A good ten years older than her second husband, Shirley Collins had grown up in an East Sussex family with ties to the area's traditional music, moved to London to attend teachers' college in the early fifties and through the early folk revival movement became involved with the likes of Ewan MacColl, who introduced her to American folk archivist Alan Lomax, in London avoiding the McCarthy era witch hunt in the United States. She’d collaborated with Lomax on the song collecting journey through the American south between July and November 1959 that produced the recordings released on Atlantic Records as Sounds of the South that went on to become a key ingredient in the Coen brothers’ film Oh Brother, Where Art Thou and, once she returned to England, record the jazz-folk fusion Folk Roots., New Routes with Davey Graham and collaborate with her sister Dolly (The Sweet Primroses, Anthems in Eden, Love, Death and the Lady) and the Young Tradition (Peter Bellamy, Heather Wood and Royston Wood).

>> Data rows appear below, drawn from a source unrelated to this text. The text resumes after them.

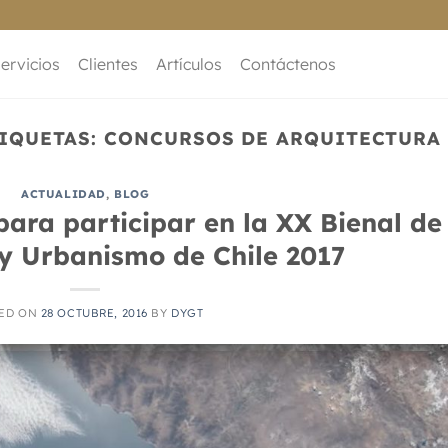
ervicios
Clientes
Artículos
Contáctenos
TIQUETAS:
CONCURSOS DE ARQUITECTURA
ACTUALIDAD
,
BLOG
ara participar en la XX Bienal de
 y Urbanismo de Chile 2017
ED ON
28 OCTUBRE, 2016
BY
DYGT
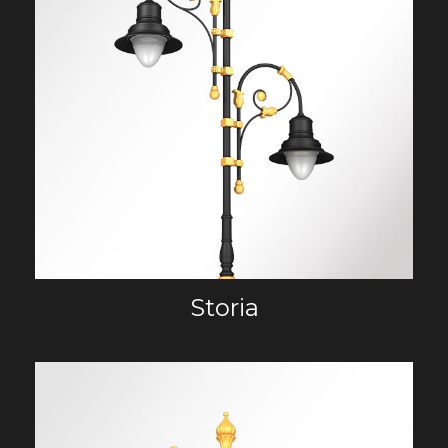
Storia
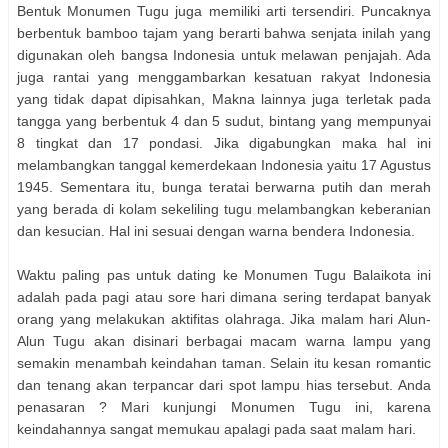
Bentuk Monumen Tugu juga memiliki arti tersendiri. Puncaknya
berbentuk bamboo tajam yang berarti bahwa senjata inilah yang
digunakan oleh bangsa Indonesia untuk melawan penjajah. Ada
juga rantai yang menggambarkan kesatuan rakyat Indonesia
yang tidak dapat dipisahkan, Makna lainnya juga terletak pada
tangga yang berbentuk 4 dan 5 sudut, bintang yang mempunyai
8 tingkat dan 17 pondasi. Jika digabungkan maka hal ini
melambangkan tanggal kemerdekaan Indonesia yaitu 17 Agustus
1945. Sementara itu, bunga teratai berwarna putih dan merah
yang berada di kolam sekeliling tugu melambangkan keberanian
dan kesucian. Hal ini sesuai dengan warna bendera Indonesia.
Waktu paling pas untuk dating ke Monumen Tugu Balaikota ini
adalah pada pagi atau sore hari dimana sering terdapat banyak
orang yang melakukan aktifitas olahraga. Jika malam hari Alun-
Alun Tugu akan disinari berbagai macam warna lampu yang
semakin menambah keindahan taman. Selain itu kesan romantic
dan tenang akan terpancar dari spot lampu hias tersebut. Anda
penasaran ? Mari kunjungi Monumen Tugu ini, karena
keindahannya sangat memukau apalagi pada saat malam hari.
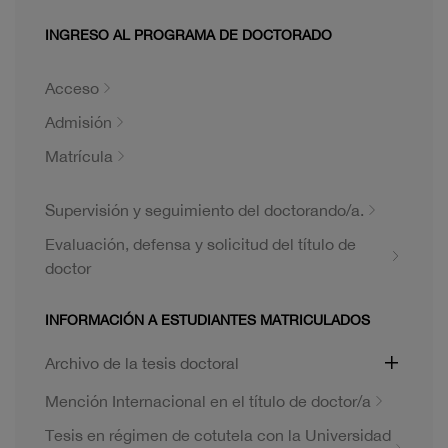
INGRESO AL PROGRAMA DE DOCTORADO
Acceso
Admisión
Matrícula
Supervisión y seguimiento del doctorando/a.
Evaluación, defensa y solicitud del título de
doctor
INFORMACIÓN A ESTUDIANTES MATRICULADOS
Archivo de la tesis doctoral
Mención Internacional en el título de doctor/a
Tesis en régimen de cotutela con la Universidad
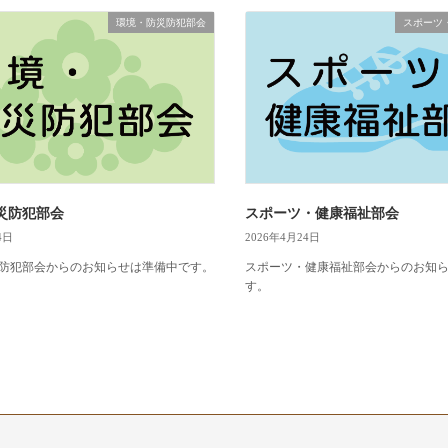
環境・防災防犯部会
スポーツ
災防犯部会
スポーツ・健康福祉部会
4日
2026年4月24日
防犯部会からのお知らせは準備中です。
スポーツ・健康福祉部会からのお知
す。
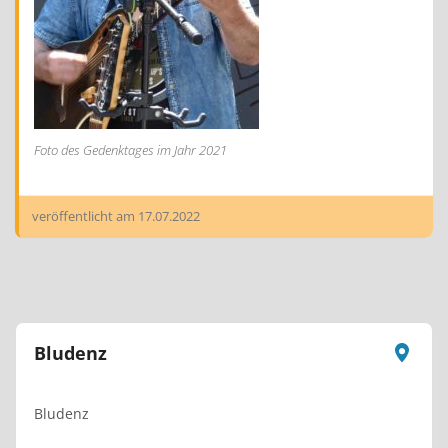
Foto des Gedenktages im Jahr 2021
veröffentlicht am
17.07.2022
Bludenz
Bludenz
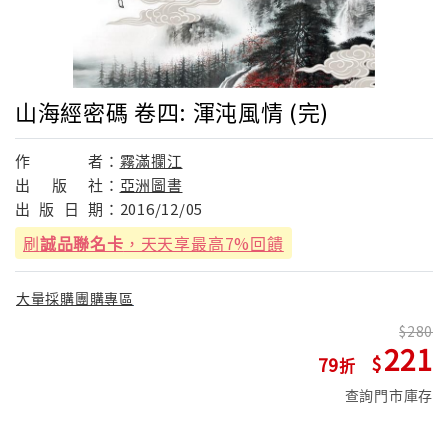
山海經密碼 卷四: 渾沌風情 (完)
作
者：
霧滿攔江
出
版
社：
亞洲圖書
出
版
日
期：
2016/12/05
刷
誠品聯名卡
，天天享最高7%回饋
大量採購團購專區
280
221
79
查詢門市庫存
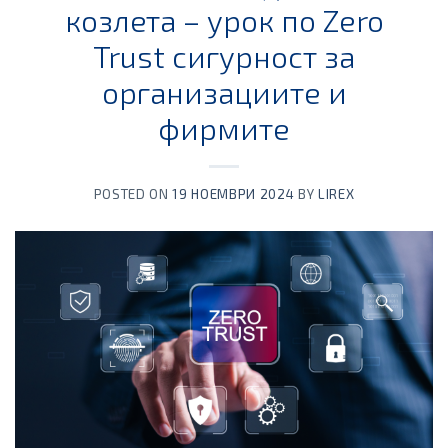
козлета – урок по Zero
Trust сигурност за
организациите и
фирмите
POSTED ON
19 НОЕМВРИ 2024
BY
LIREX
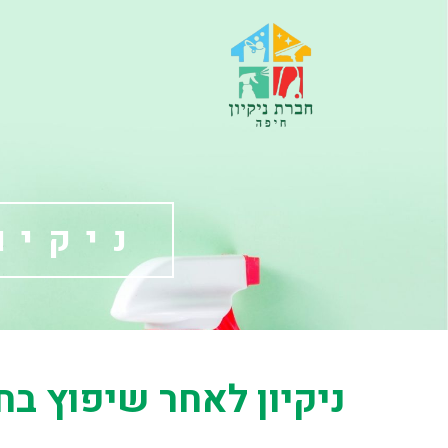
ניקיו
ניקיון לאחר שיפוץ בח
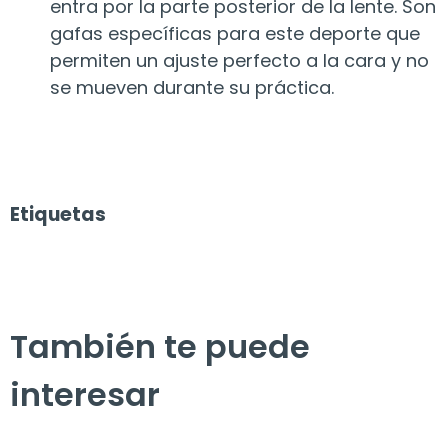
entra por la parte posterior de la lente. Son
gafas específicas para este deporte que
permiten un ajuste perfecto a la cara y no
se mueven durante su práctica.
Etiquetas
También te puede
interesar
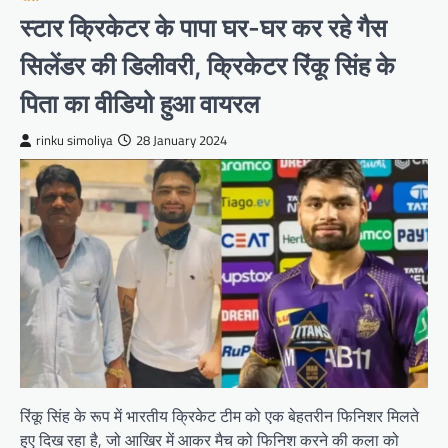
स्टार क्रिकेटर के पापा घर-घर कर रहे गैस
सिलेंडर की डिलीवरी, क्रिकेटर रिंकू सिंह के
पिता का वीडियो हुआ वायरल
rinku simoliya
28 January 2024
रिंकू सिंह के रूप में भारतीय क्रिकेट टीम को एक बेहतरीन फिनिशर मिलते
हुए दिख रहा है, जो आखिर में आकर मैच को फिनिश करने की कला को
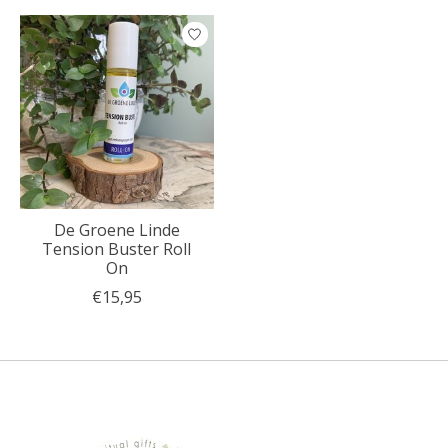
De Groene Linde
Tension Buster Roll
On
€15,95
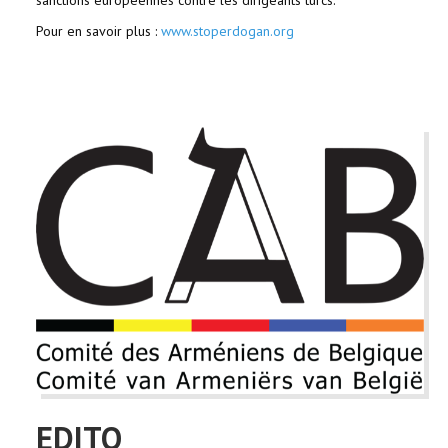
Pour en savoir plus :
www.stoperdogan.org
EDITO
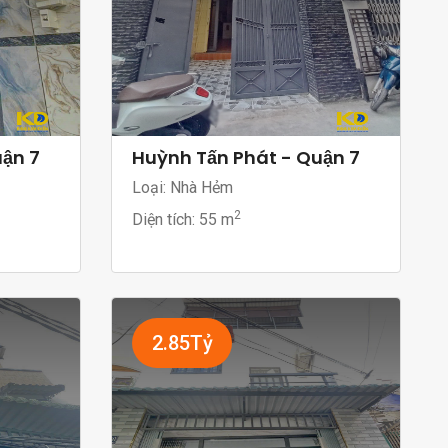
uận 7
Huỳnh Tấn Phát - Quận 7
Loại: Nhà Hẻm
2
Diện tích:
55 m
2.85Tỷ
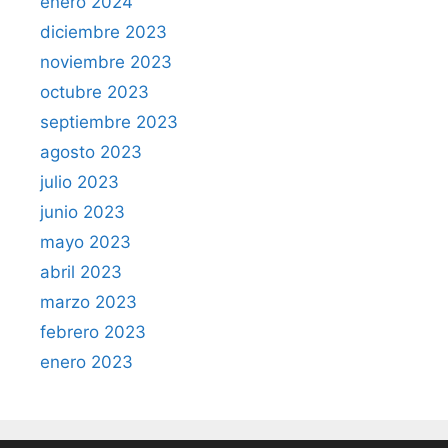
enero 2024
diciembre 2023
noviembre 2023
octubre 2023
septiembre 2023
agosto 2023
julio 2023
junio 2023
mayo 2023
abril 2023
marzo 2023
febrero 2023
enero 2023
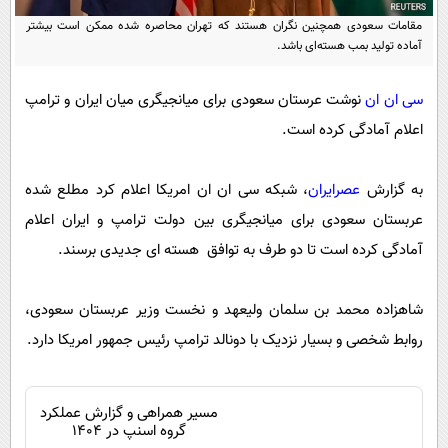
پیامک
سرگرمی
مقامات سعودی همچنین نگران هستند که تهران محاصره شده ممکن است بیشتر
روانشناسی
آماده تولید بمب هسته‌ای باشد.
فناوری
آشپزی
گوناگون
سی ان ان
نوشت عرستان سعودی برای میانجیگری میان ایران و ترامپ
دانلود
حوادث
اعلام آمادگی کرده است.
محیط زیست
به گزارش
عصرایران
، شبکه سی ان ان امریکا اعلام کرد مطلع شده
سلامت
عربستان سعودی برای میانجیگری بین دولت ترامپ و ایران اعلام
فرهنگی
آمادگی کرده است تا دو طرف به توافق هسته ای جدیدی برسند.
بین الملل
اجتماعی
شاهزاده محمد بن سلمان ولیعهد و نخست وزیر عربستان سعودی،
روابط شخصی و بسیار نزدیک با دونالد ترامپ رئیس جمهور امریکا دارد.
حیات وحش
سیاست خارجی
مسیر همراهی و گزارش عملکرد
گروه اسنپ در ۱۴۰۴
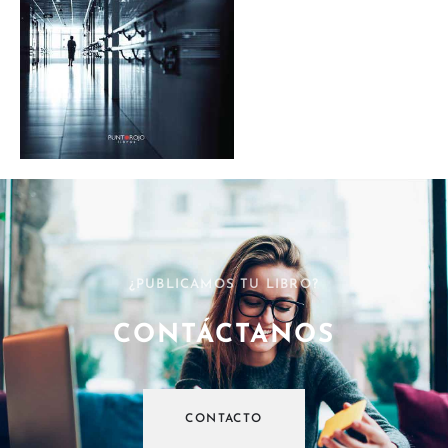
¿PUBLICAMOS TU LIBRO?
CONTÁCTANOS
CONTACTO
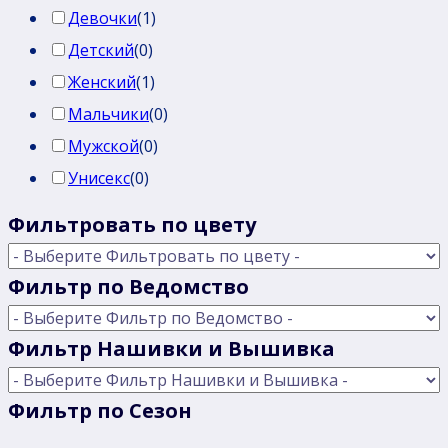
Девочки
(
1
)
Детский
(
0
)
Женский
(
1
)
Мальчики
(
0
)
Мужской
(
0
)
Унисекс
(
0
)
Фильтровать по цвету
Фильтр по Ведомство
Фильтр Нашивки и Вышивка
Фильтр по Сезон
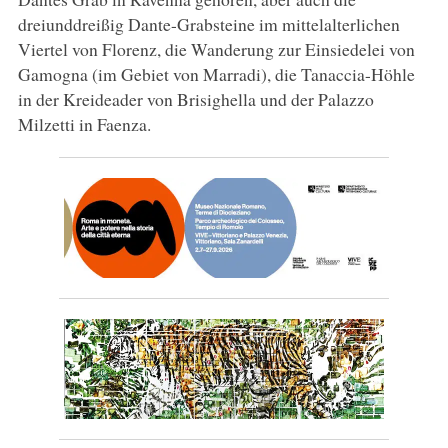
dreiunddreißig Dante-Grabsteine im mittelalterlichen
Viertel von Florenz, die Wanderung zur Einsiedelei von
Gamogna (im Gebiet von Marradi), die Tanaccia-Höhle
in der Kreideader von Brisighella und der Palazzo
Milzetti in Faenza.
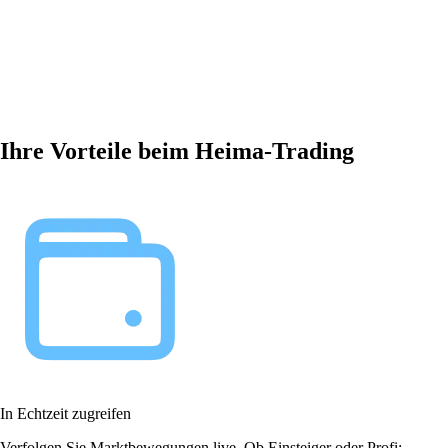
Ihre Vorteile beim Heima-Trading
In Echtzeit zugreifen
Verfolgen Sie Marktbewegungen live. Ob Einsteiger oder Profi:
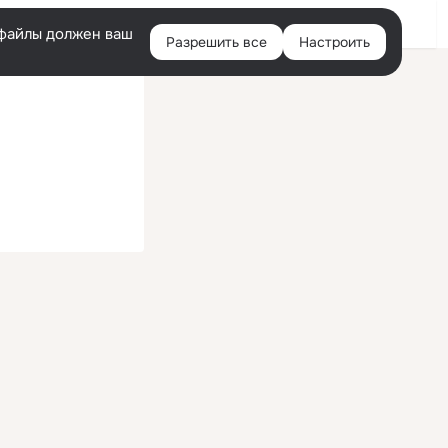
Войти
e-файлы должен ваш
Разрешить все
Настроить
Правая
колонка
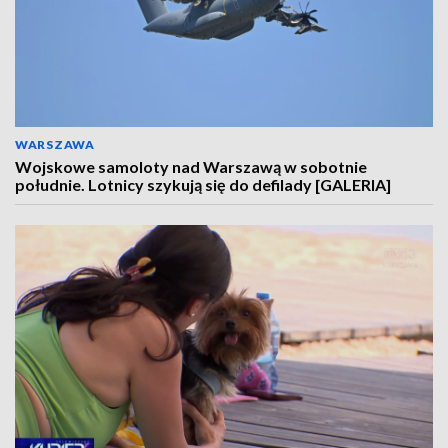
WARSZAWA
Wojskowe samoloty nad Warszawą w sobotnie
południe. Lotnicy szykują się do defilady [GALERIA]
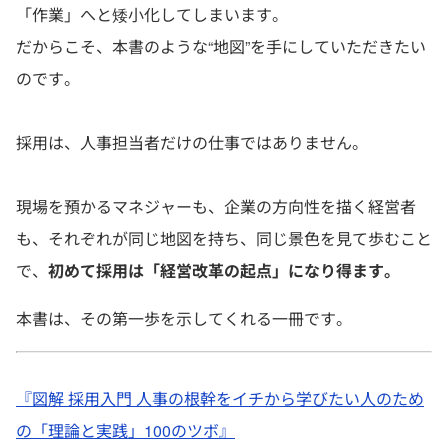
「作業」へと矮小化してしまいます。
だからこそ、本書のような“地図”を手にしていただきたい
のです。
採用は、人事担当者だけの仕事ではありません。
現場を預かるマネジャーも、企業の方向性を描く経営者
も、それぞれが同じ地図を持ち、同じ景色を見て歩むこと
で、
初めて採用は「経営改革の起点」になり得ます。
本書は、その第一歩を示してくれる一冊です。
『図解 採用入門 人事の根幹をイチから学びたい人のため
の「理論と実践」100のツボ』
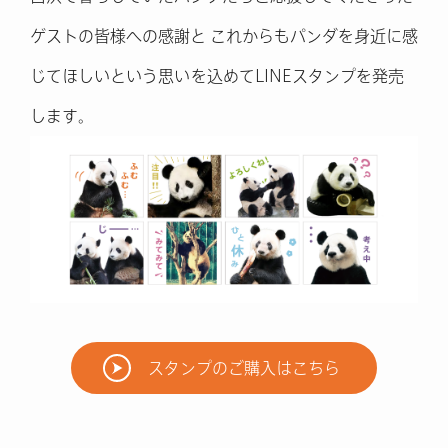
ゲストの皆様への感謝と
これからもパンダを身近に感
じてほしいという思いを込めてLINEスタンプを発売
します。
スタンプのご購入はこちら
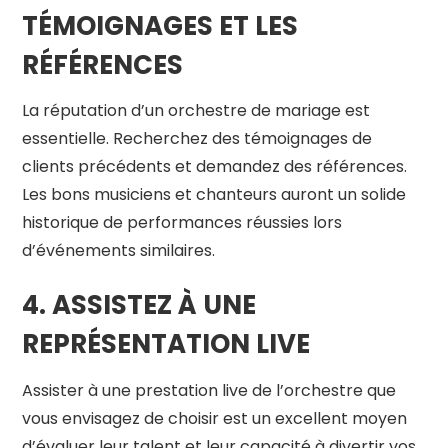
TÉMOIGNAGES ET LES
RÉFÉRENCES
La réputation d’un orchestre de mariage est
essentielle. Recherchez des témoignages de
clients précédents et demandez des références.
Les bons musiciens et chanteurs auront un solide
historique de performances réussies lors
d’événements similaires.
4. ASSISTEZ À UNE
REPRÉSENTATION LIVE
Assister à une prestation live de l’orchestre que
vous envisagez de choisir est un excellent moyen
d’évaluer leur talent et leur capacité à divertir vos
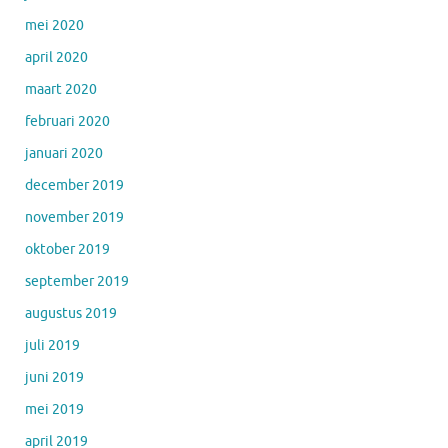
mei 2020
april 2020
maart 2020
februari 2020
januari 2020
december 2019
november 2019
oktober 2019
september 2019
augustus 2019
juli 2019
juni 2019
mei 2019
april 2019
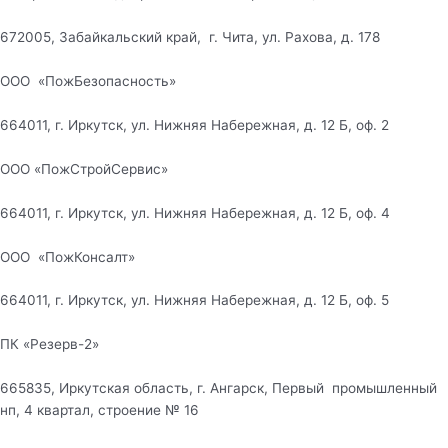
672005, Забайкальский край, г. Чита, ул. Рахова, д. 178
ООО «ПожБезопасность»
664011, г. Иркутск, ул. Нижняя Набережная, д. 12 Б, оф. 2
ООО «ПожСтройСервис»
664011, г. Иркутск, ул. Нижняя Набережная, д. 12 Б, оф. 4
ООО «ПожКонсалт»
664011, г. Иркутск, ул. Нижняя Набережная, д. 12 Б, оф. 5
ПК «Резерв-2»
665835, Иркутская область, г. Ангарск, Первый промышленный
нп, 4 квартал, строение № 16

The collaborations with her sister were built around Dolly’s pipe or flute organ with additional light and shade from the medieval crumhorns, recorders, sackbuts and viols of London’s Early Music Consort with 1969‘s Anthems in Eden featuring a twenty-eight minute song cycle about changes in rural England and destruction of ancient traditions that came about after the First World War.

After marrying Hutchings in 1971, the couple set about recording No Roses at Sound Techniques, and Air Studios in London, with Collins’ vocals backed by a selection from a core group that included Hutchings on bass, Richard Thompson and Simon Nicol on guitars, Roger Powell (drums), and Dave Bland (concertina and hammered dulcimer), with additional toning added by what must have seemed a bewildering array of twenty-plus other musicians in various permutations and combinations.